My daughter is also suffering from crippling anxiety. Just knowing she has a math test the next day will sometimes cause her to lock up and cry. And from there it's just a depressed spiral of just being upset because she's upset. She gets sick from crying and then misses two days of school (and the math test)
Is the anxiety caused in part by her gender identity or is the anxiety just making her confused and upset and just looking for reasons to explain it?
I am sorry your young person is clearly struggling so much. I would advise you to seek out an experienced care team, and get your young person into care immediately.
I'm a trans woman (very nearly 18 years old) i suffer from an anxiety disorder and major depressive disorder. One of the things that worries me the most is that when i go to my doctor for a diagnosis of Gender Dysphoria, they will turn around and tell me I'm not who i feel i am. Is this normal, and how can i help myself deal with this anxiety?
Hi there! I think you could do a little investigating, and try to find a provider or clinic who is experienced in this work. Ask around in the community - the community is small enough that good providers are well known.
First of all, as a trans woman, let me thank you for all that you do! You make our lives that much more bearable.

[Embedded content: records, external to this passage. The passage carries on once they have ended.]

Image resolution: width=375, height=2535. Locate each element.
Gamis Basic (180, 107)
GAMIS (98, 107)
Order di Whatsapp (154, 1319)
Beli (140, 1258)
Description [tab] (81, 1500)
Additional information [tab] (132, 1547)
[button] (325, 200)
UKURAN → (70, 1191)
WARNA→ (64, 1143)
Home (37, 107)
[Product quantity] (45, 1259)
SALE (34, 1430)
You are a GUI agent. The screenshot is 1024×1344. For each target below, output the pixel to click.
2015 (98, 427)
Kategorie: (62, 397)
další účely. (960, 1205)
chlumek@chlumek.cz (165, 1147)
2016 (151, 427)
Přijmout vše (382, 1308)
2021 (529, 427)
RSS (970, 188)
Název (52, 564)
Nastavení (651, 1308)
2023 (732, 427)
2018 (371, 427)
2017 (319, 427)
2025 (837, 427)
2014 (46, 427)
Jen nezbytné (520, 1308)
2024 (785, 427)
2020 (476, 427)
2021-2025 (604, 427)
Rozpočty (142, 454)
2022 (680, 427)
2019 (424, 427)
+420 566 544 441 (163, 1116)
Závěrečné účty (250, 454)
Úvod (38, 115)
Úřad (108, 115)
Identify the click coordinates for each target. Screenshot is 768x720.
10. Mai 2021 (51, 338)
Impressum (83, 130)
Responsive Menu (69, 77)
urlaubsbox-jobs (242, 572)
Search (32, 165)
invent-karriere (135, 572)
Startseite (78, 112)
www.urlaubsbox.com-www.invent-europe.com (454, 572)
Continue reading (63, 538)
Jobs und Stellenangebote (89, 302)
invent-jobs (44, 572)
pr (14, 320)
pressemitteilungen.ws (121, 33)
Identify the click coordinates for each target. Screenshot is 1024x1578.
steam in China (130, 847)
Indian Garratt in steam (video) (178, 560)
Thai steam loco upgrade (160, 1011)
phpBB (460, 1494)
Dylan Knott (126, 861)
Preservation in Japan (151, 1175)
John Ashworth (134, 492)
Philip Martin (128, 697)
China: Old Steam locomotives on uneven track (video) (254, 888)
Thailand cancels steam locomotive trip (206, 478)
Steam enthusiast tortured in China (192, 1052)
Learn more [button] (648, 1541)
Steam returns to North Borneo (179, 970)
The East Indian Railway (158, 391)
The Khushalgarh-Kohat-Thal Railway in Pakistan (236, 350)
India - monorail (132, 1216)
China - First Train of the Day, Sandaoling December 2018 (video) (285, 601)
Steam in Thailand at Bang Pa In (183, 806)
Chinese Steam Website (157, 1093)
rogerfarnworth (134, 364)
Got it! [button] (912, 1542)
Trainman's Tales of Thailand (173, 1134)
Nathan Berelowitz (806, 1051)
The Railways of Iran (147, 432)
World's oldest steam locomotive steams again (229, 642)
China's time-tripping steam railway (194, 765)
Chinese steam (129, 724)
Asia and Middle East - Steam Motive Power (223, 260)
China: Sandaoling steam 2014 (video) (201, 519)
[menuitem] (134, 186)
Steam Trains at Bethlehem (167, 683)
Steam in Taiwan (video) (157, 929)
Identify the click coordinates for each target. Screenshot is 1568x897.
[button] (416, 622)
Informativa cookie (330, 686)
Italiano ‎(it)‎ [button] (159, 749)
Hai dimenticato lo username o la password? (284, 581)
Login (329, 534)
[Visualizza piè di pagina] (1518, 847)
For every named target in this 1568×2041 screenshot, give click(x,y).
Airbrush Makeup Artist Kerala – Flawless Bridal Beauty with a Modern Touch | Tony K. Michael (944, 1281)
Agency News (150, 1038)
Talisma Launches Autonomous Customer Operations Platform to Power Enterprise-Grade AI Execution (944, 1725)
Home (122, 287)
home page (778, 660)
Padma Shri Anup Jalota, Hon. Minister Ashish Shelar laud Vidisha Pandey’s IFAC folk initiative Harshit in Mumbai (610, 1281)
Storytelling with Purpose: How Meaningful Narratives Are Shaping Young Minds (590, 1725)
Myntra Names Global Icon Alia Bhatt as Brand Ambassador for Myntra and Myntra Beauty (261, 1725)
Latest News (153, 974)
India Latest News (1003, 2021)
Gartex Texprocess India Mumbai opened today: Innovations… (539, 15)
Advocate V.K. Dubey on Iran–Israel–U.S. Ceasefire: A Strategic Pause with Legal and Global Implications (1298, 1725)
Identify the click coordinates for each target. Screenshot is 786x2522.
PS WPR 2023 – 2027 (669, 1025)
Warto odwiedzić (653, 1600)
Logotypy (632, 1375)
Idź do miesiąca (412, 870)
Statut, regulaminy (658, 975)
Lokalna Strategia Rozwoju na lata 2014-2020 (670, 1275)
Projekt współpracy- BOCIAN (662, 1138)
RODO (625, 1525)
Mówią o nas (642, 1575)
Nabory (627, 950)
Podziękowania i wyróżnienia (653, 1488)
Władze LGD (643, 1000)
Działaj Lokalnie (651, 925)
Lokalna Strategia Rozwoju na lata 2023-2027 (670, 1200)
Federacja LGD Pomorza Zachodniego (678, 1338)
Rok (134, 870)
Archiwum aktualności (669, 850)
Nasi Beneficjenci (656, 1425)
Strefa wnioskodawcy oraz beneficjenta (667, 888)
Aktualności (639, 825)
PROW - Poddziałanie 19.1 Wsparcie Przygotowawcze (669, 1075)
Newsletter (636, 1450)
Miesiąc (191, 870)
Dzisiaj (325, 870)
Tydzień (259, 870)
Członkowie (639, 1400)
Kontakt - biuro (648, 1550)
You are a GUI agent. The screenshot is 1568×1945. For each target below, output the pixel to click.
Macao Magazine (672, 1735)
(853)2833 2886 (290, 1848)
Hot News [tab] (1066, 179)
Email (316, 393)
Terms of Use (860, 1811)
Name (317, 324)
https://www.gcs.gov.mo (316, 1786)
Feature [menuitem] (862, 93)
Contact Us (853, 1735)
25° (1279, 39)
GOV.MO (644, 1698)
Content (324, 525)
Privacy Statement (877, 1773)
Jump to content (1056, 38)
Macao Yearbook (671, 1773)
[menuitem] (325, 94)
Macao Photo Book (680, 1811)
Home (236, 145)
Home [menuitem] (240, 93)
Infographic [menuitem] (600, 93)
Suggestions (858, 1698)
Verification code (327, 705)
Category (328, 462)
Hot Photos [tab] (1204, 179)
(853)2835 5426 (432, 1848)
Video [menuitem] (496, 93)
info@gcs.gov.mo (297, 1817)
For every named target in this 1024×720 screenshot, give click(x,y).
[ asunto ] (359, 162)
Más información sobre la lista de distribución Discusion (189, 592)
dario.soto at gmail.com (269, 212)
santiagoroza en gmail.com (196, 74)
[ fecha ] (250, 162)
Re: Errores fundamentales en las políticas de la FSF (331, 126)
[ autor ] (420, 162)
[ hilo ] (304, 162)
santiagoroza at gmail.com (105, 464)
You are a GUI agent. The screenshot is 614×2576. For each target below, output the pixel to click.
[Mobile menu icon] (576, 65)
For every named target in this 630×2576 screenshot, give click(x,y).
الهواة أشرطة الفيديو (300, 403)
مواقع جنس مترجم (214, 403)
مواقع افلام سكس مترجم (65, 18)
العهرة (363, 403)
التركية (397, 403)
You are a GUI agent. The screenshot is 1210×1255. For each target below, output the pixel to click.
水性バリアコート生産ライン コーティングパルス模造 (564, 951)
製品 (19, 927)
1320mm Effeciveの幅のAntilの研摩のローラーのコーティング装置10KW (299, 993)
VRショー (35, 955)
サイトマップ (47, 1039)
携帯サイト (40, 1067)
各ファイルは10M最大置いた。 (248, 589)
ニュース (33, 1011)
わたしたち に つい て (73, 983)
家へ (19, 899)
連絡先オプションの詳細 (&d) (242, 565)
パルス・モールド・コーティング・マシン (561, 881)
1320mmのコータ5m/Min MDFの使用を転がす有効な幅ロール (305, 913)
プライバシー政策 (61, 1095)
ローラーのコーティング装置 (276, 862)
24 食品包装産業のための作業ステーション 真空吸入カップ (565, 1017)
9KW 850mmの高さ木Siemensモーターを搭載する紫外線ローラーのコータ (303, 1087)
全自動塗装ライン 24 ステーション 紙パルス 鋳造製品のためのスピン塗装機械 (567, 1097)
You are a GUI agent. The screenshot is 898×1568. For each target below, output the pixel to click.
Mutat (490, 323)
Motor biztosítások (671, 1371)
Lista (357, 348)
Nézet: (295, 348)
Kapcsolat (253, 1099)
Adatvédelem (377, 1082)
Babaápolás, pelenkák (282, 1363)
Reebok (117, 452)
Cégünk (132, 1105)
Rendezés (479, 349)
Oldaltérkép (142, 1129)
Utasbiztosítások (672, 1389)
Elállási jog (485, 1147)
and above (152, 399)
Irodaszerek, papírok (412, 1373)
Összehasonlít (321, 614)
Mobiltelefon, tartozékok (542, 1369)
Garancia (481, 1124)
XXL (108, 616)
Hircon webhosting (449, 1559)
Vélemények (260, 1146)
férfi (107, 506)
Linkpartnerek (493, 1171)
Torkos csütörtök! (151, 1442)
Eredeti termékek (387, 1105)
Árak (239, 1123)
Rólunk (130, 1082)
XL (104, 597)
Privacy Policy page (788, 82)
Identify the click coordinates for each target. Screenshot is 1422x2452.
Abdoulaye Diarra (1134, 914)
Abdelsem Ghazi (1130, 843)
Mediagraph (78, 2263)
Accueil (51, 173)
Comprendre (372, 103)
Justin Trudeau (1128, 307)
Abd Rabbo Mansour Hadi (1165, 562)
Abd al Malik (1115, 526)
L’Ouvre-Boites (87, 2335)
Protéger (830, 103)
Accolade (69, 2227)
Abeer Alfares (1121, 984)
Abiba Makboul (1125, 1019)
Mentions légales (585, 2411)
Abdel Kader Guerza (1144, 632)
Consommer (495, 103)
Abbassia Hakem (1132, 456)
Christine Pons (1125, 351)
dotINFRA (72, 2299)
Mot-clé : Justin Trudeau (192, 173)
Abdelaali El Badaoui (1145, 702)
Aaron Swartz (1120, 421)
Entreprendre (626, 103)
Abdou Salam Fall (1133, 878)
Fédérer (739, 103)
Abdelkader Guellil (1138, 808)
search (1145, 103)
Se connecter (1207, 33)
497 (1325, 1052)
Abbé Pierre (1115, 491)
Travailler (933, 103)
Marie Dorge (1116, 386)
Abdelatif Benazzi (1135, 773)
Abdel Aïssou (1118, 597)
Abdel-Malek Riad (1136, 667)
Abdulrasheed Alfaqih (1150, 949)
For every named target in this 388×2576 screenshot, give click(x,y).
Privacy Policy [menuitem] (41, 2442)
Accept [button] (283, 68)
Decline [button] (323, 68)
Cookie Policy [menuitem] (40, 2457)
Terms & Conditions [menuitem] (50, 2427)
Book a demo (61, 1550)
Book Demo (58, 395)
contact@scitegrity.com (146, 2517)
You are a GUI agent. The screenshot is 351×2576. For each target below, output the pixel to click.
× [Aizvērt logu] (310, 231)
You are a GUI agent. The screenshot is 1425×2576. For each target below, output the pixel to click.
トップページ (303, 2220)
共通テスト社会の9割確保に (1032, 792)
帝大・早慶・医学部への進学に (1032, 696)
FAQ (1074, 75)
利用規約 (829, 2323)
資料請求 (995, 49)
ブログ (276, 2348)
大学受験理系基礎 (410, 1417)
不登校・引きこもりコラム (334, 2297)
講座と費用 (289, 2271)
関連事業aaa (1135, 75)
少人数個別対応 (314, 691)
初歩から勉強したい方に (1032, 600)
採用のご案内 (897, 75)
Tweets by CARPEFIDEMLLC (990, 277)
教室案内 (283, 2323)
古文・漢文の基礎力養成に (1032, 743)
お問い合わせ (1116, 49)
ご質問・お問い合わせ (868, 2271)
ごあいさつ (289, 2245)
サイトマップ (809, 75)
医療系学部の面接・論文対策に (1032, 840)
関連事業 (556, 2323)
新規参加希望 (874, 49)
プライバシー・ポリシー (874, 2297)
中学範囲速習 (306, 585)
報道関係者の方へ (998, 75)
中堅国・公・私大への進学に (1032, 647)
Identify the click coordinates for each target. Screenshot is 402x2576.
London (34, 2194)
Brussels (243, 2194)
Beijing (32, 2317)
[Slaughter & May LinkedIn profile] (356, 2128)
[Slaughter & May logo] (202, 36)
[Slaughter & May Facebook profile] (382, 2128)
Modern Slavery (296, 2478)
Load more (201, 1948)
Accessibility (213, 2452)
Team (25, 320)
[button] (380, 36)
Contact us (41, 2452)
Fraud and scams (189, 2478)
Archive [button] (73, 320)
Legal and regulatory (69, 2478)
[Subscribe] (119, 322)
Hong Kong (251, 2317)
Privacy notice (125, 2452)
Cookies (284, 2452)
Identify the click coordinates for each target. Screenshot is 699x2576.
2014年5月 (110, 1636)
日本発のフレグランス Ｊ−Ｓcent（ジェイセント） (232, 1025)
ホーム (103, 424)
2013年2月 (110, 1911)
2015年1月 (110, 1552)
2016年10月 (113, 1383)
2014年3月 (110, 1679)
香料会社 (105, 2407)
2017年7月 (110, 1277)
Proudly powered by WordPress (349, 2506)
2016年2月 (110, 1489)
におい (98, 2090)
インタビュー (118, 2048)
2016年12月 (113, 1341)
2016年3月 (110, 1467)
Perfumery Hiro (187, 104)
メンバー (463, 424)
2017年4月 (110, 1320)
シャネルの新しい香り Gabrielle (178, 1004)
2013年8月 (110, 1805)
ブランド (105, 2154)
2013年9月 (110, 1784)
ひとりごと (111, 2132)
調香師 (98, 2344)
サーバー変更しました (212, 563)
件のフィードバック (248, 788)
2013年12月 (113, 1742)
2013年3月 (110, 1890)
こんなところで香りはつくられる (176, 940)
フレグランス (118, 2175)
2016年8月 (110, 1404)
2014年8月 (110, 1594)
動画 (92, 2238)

My question isn't a sciencey one. Since you work with children you undoubtedly work with parents too. What do you say to parents who are less than supportive, doubtful of the treatment, or even hostile to the concept of GNC identity? Do you come across that mindset a lot?
Yes, I do come across this not infrequently. Much of my discussion with such parents who are stuck really depends on understanding their core beliefs and what is driving the concern. Thanks for your kind comments!